[Transcribed page contents]
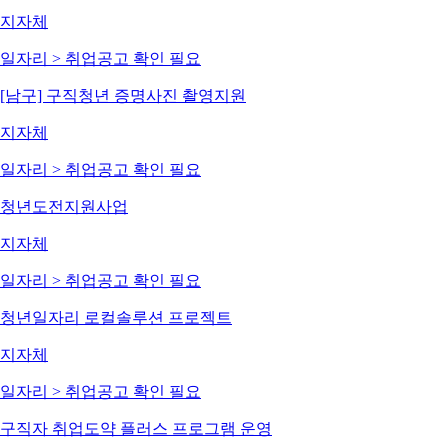
지자체
일자리 > 취업
공고 확인 필요
[남구] 구직청년 증명사진 촬영지원
지자체
일자리 > 취업
공고 확인 필요
청년도전지원사업
지자체
일자리 > 취업
공고 확인 필요
청년일자리 로컬솔루션 프로젝트
지자체
일자리 > 취업
공고 확인 필요
구직자 취업도약 플러스 프로그램 운영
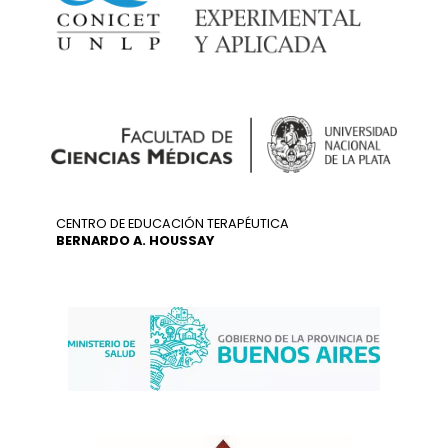
CENTRO DE EDUCACIÓN TERAPÉUTICA
BERNARDO A. HOUSSAY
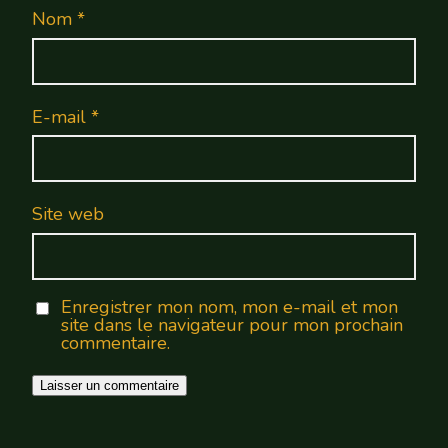
Nom
*
E-mail
*
Site web
Enregistrer mon nom, mon e-mail et mon
site dans le navigateur pour mon prochain
commentaire.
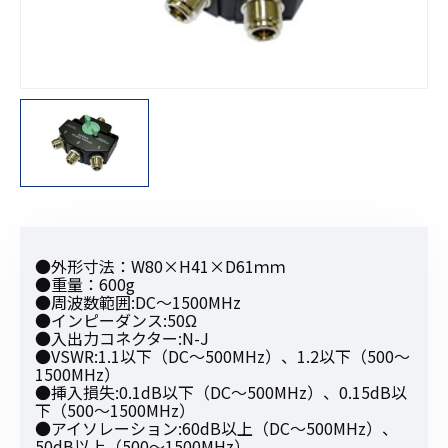
●外形寸法：W80×H41×D61ｍｍ
●重量：600g
●周波数範囲:DC〜1500MHz
●インピーダンス:50Ω
●入出力コネクター:N-J
●VSWR:1.1以下（DC〜500MHz）、1.2以下（500〜
1500MHz）
●挿入損失:0.1dB以下（DC〜500MHz）、0.15dB以
下（500〜1500MHz）
●アイソレーション:60dB以上（DC〜500MHz）、
50dB以上（500〜1500MHz）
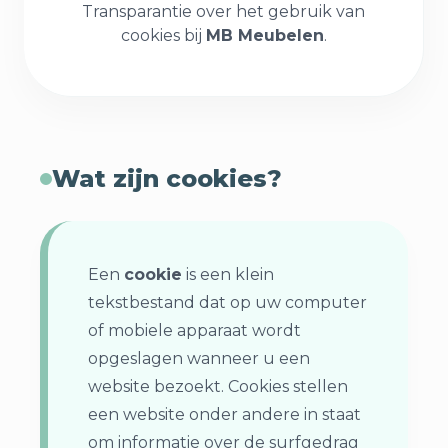
Transparantie over het gebruik van
cookies bij
MB Meubelen
.
Wat zijn cookies?
Een
cookie
is een klein
tekstbestand dat op uw computer
of mobiele apparaat wordt
opgeslagen wanneer u een
website bezoekt. Cookies stellen
een website onder andere in staat
om informatie over de surfgedrag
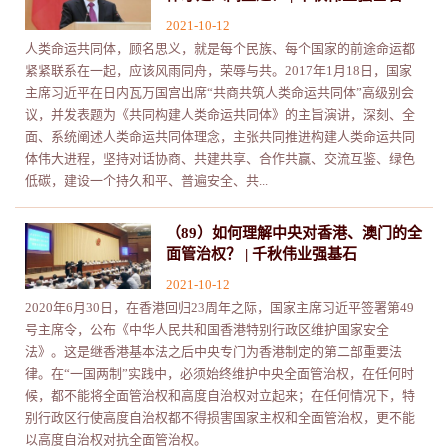
2021-10-12
人类命运共同体，顾名思义，就是每个民族、每个国家的前途命运都
紧紧联系在一起，应该风雨同舟，荣辱与共。2017年1月18日，国家
主席习近平在日内瓦万国宫出席“共商共筑人类命运共同体”高级别会
议，并发表题为《共同构建人类命运共同体》的主旨演讲，深刻、全
面、系统阐述人类命运共同体理念，主张共同推进构建人类命运共同
体伟大进程，坚持对话协商、共建共享、合作共赢、交流互鉴、绿色
低碳，建设一个持久和平、普遍安全、共...
（89）如何理解中央对香港、澳门的全
面管治权？ | 千秋伟业强基石
2021-10-12
2020年6月30日，在香港回归23周年之际，国家主席习近平签署第49
号主席令，公布《中华人民共和国香港特别行政区维护国家安全
法》。这是继香港基本法之后中央专门为香港制定的第二部重要法
律。在“一国两制”实践中，必须始终维护中央全面管治权，在任何时
候，都不能将全面管治权和高度自治权对立起来；在任何情况下，特
别行政区行使高度自治权都不得损害国家主权和全面管治权，更不能
以高度自治权对抗全面管治权。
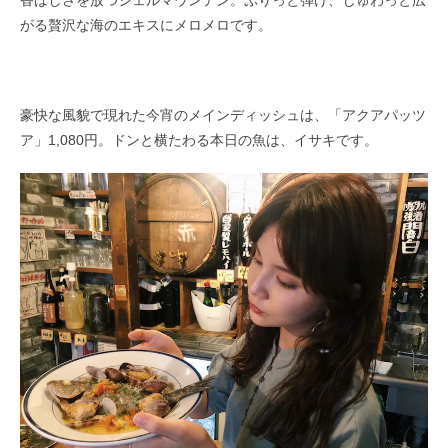
がる贅沢な海のエキスにメロメロです。
豪快な風貌で現れた今宵のメインディッシュは、「アクアパッツ
ア」1,080円。ドンと横たわる本日の魚は、イサキです。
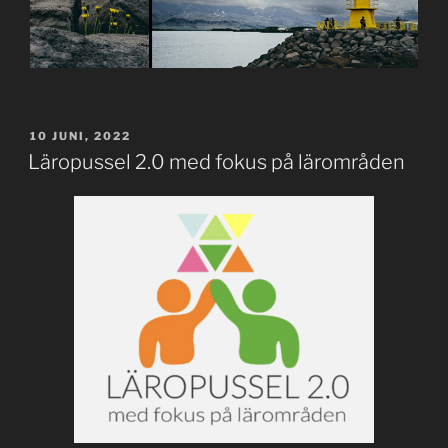
PUBLICERAT
10 JUNI, 2022
Läropussel 2.0 med fokus på lärområden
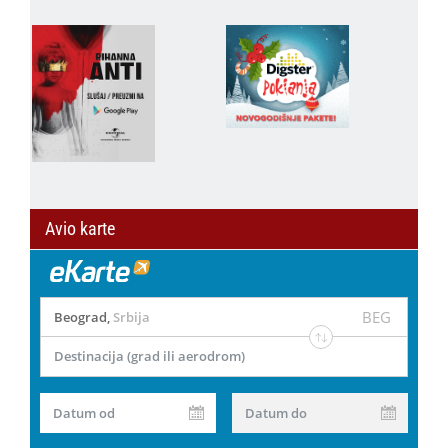
Avio karte
BEG
Beograd
,
Srbija
Destinacija (grad ili aerodrom)
Datum od
Datum do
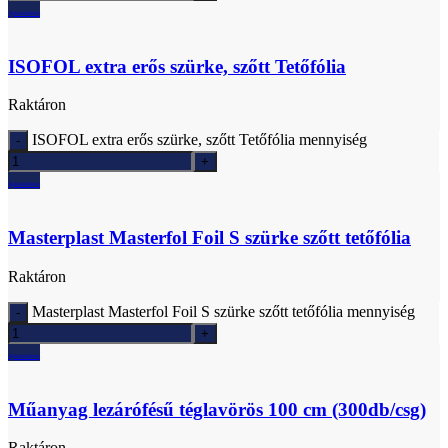
Ajánlatkérés
ISOFOL extra erős szürke, szőtt Tetőfólia
Raktáron
ISOFOL extra erős szürke, szőtt Tetőfólia mennyiség
Ajánlatkérés
Masterplast Masterfol Foil S szürke szőtt tetőfólia
Raktáron
Masterplast Masterfol Foil S szürke szőtt tetőfólia mennyiség
Ajánlatkérés
Műanyag lezárófésű téglavörös 100 cm (300db/csg)
Raktáron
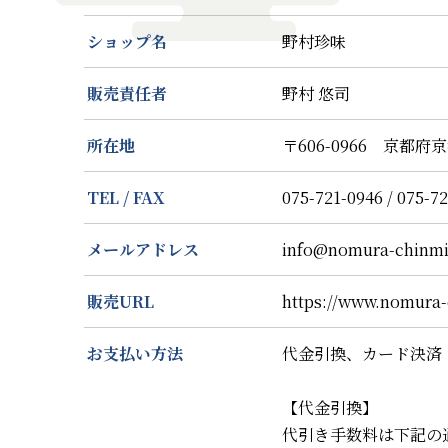
ショップ名
野村珍味
販売責任者
野村 悠司
所在地
〒606-0966 京都
TEL / FAX
075-721-0946 / 075-7
メールアドレス
info@nomura-chinmi
販売URL
https://www.nomura-
お支払い方法
代金引換、カード決済
【代金引換】
代引き手数料は下記の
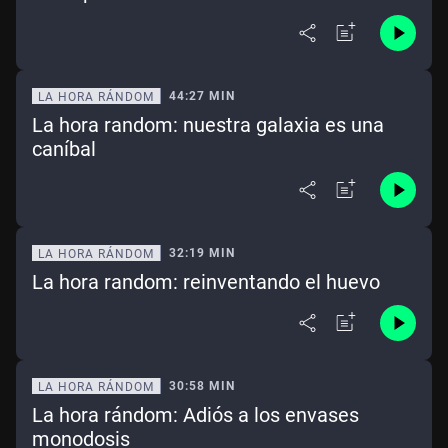
44:27 MIN
LA HORA RÁNDOM
La hora random: nuestra galaxia es una
caníbal
32:19 MIN
LA HORA RÁNDOM
La hora random: reinventando el huevo
30:58 MIN
LA HORA RÁNDOM
La hora rándom: Adiós a los envases
monodosis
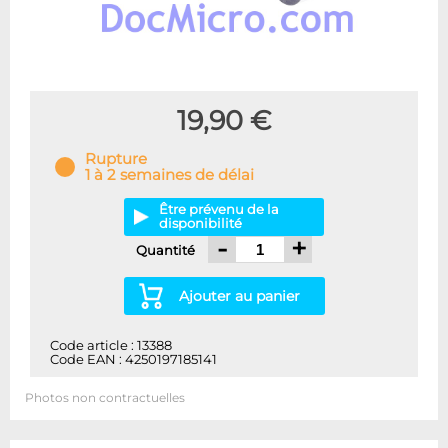
19,90 €
Rupture
1 à 2 semaines de délai
Être prévenu de la
disponibilité
-
+
Quantité
Ajouter au panier
Code article : 13388
Code EAN : 4250197185141
Photos non contractuelles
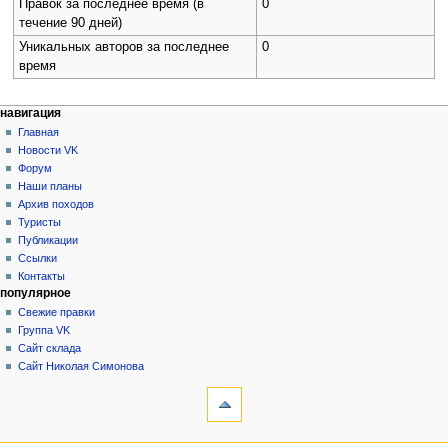
Правок за последнее время (в
0
течение 90 дней)
Уникальных авторов за последнее
0
время
Н
действия на странице
персональные инструменты
навигация
статья
создать
Главная
а
учётную
обсуждение
Новости VK
в
запись
читать
Форум
и
войти
просмотр
Наши планы
г
кода
Архив походов
история
а
Туристы
Публикации
ц
Ссылки
и
Контакты
я
популярное
Свежие правки
Группа VK
Сайт склада
Сайт Николая Симонова
инструменты
Ссылки
сюда
Связанные
навигация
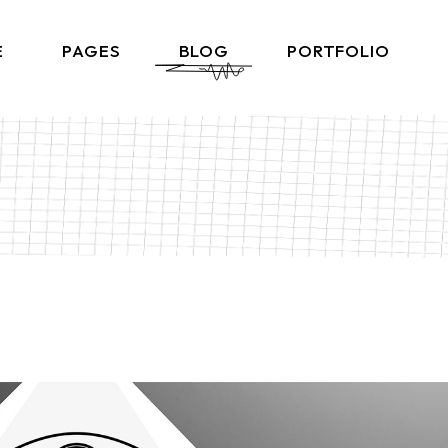
E
PAGES
BLOG
PORTFOLIO
Home
About Me
Right Sidebar List
Produ
lio Gallery
About Us
Left Sidebar List
Product 
s
 Showcase
What We Do
No Sidebar List
Shop L
lio Minimal
Our Team
Post Types
Shop
ctive Links
Our Clients
ontal Showcase
Contact Us
d Slider
Get In Touch
ng Projects
Coming Soon
ve Agency
FAQ Page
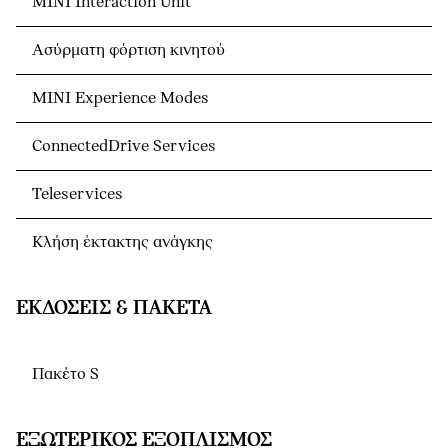
MINI Interaction Unit
Ασύρματη φόρτιση κινητού
MINI Experience Modes
ConnectedDrive Services
Teleservices
Κλήση έκτακτης ανάγκης
ΕΚΔΌΣΕΙΣ & ΠΑΚΈΤΑ
Πακέτο S
ΕΞΩΤΕΡΙΚΌΣ ΕΞΟΠΛΙΣΜΌΣ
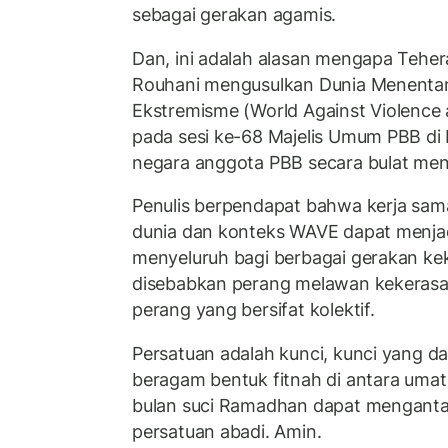
sebagai gerakan agamis.
Dan, ini adalah alasan mengapa Teher
Rouhani mengusulkan Dunia Menenta
Ekstremisme (World Against Violence
pada sesi ke-68 Majelis Umum PBB di 
negara anggota PBB secara bulat meny
Penulis berpendapat bahwa kerja sam
dunia dan konteks WAVE dapat menjadi
menyeluruh bagi berbagai gerakan ke
disebabkan perang melawan kekerasa
perang yang bersifat kolektif.
Persatuan adalah kunci, kunci yang 
beragam bentuk fitnah di antara uma
bulan suci Ramadhan dapat menganta
persatuan abadi. Amin.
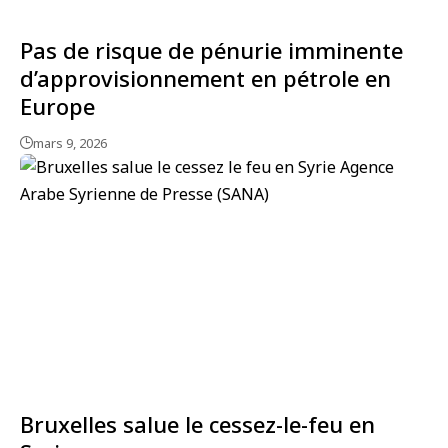
Pas de risque de pénurie imminente
d’approvisionnement en pétrole en
Europe
mars 9, 2026
Bruxelles salue le cessez-le-feu en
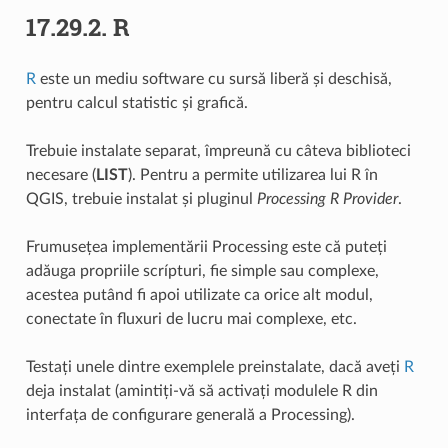
17.29.2.
R
R
este un mediu software cu sursă liberă și deschisă,
pentru calcul statistic și grafică.
Trebuie instalate separat, împreună cu câteva biblioteci
necesare (
LIST
). Pentru a permite utilizarea lui R în
QGIS, trebuie instalat și pluginul
Processing R Provider
.
Frumusețea implementării Processing este că puteți
adăuga propriile scrípturi, fie simple sau complexe,
acestea putând fi apoi utilizate ca orice alt modul,
conectate în fluxuri de lucru mai complexe, etc.
Testați unele dintre exemplele preinstalate, dacă aveți
R
deja instalat (amintiți-vă să activați modulele R din
interfața de configurare generală a Processing).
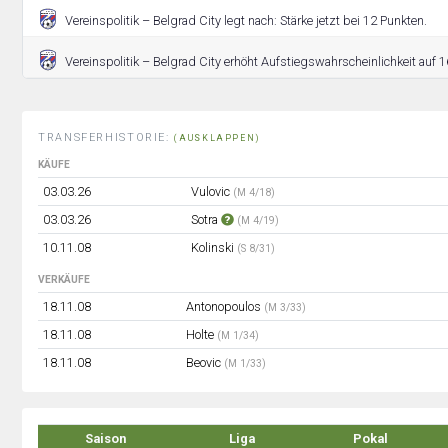
Vereinspolitik – Belgrad City legt nach: Stärke jetzt bei 12 Punkten.
Vereinspolitik – Belgrad City erhöht Aufstiegswahrscheinlichkeit auf 1
TRANSFERHISTORIE:
(AUSKLAPPEN)
KÄUFE
03.03.26
Vulovic
(M 4/18)
03.03.26
Sotra
(M 4/19)
10.11.08
Kolinski
(S 8/31)
VERKÄUFE
18.11.08
Antonopoulos
(M 3/33)
18.11.08
Holte
(M 1/34)
18.11.08
Beovic
(M 1/33)
Saison
Liga
Pokal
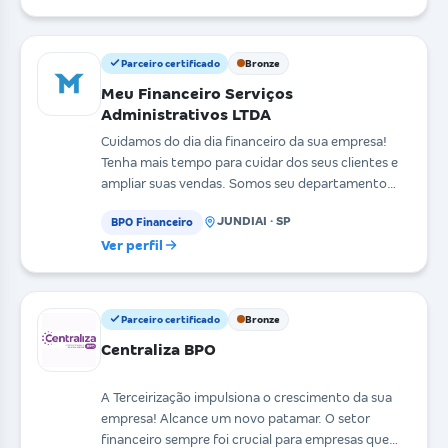
Parceiro certificado
Bronze
Meu Financeiro Serviços
Administrativos LTDA
Cuidamos do dia dia financeiro da sua empresa!
Tenha mais tempo para cuidar dos seus clientes e
ampliar suas vendas. Somos seu departamento
financeiro
JUNDIAI · SP
BPO Financeiro
Ver perfil
Parceiro certificado
Bronze
Centraliza BPO
A Terceirização impulsiona o crescimento da sua
empresa! Alcance um novo patamar. O setor
financeiro sempre foi crucial para empresas que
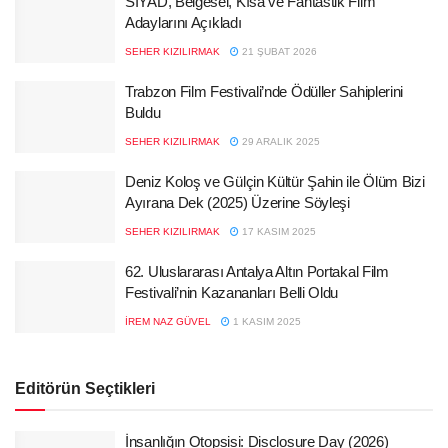
SİYAD, Belgesel, Kısa ve Fantastik Film
Adaylarını Açıkladı
SEHER KIZILIRMAK
21 ŞUBAT 2026
Trabzon Film Festivali’nde Ödüller Sahiplerini
Buldu
SEHER KIZILIRMAK
29 ARALIK 2025
Deniz Koloş ve Gülçin Kültür Şahin ile Ölüm Bizi
Ayırana Dek (2025) Üzerine Söyleşi
SEHER KIZILIRMAK
17 KASIM 2025
62. Uluslararası Antalya Altın Portakal Film
Festivali’nin Kazananları Belli Oldu
İREM NAZ GÜVEL
1 KASIM 2025
Editörün Seçtikleri
İnsanlığın Otopsisi: Disclosure Day (2026)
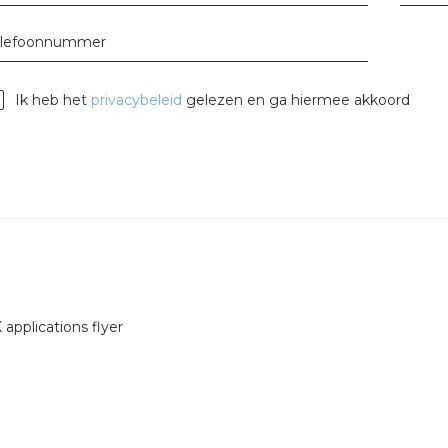
tuinbouw
elefoonnummer
Wieland stekerbare vlakka
Wieland
Ik heb het
privacybeleid
gelezen en ga hiermee akkoord
Wieland GST®
Wieland RST®
 applications flyer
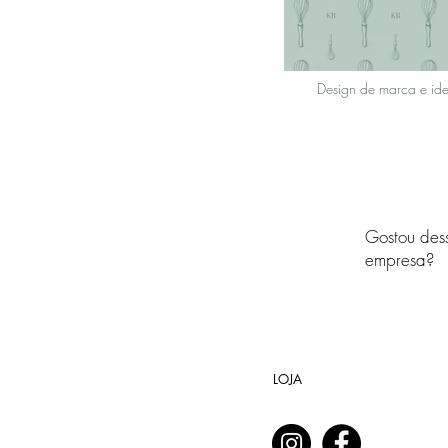
Design de marca e id
Gostou dess
empresa?
LOJA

EXERCISE: Could you filter the entries above for lines holding the string "последнее" and copy them?

EXERCISE RESPONSE:
Правок за последнее время (в
Уникальных авторов за последнее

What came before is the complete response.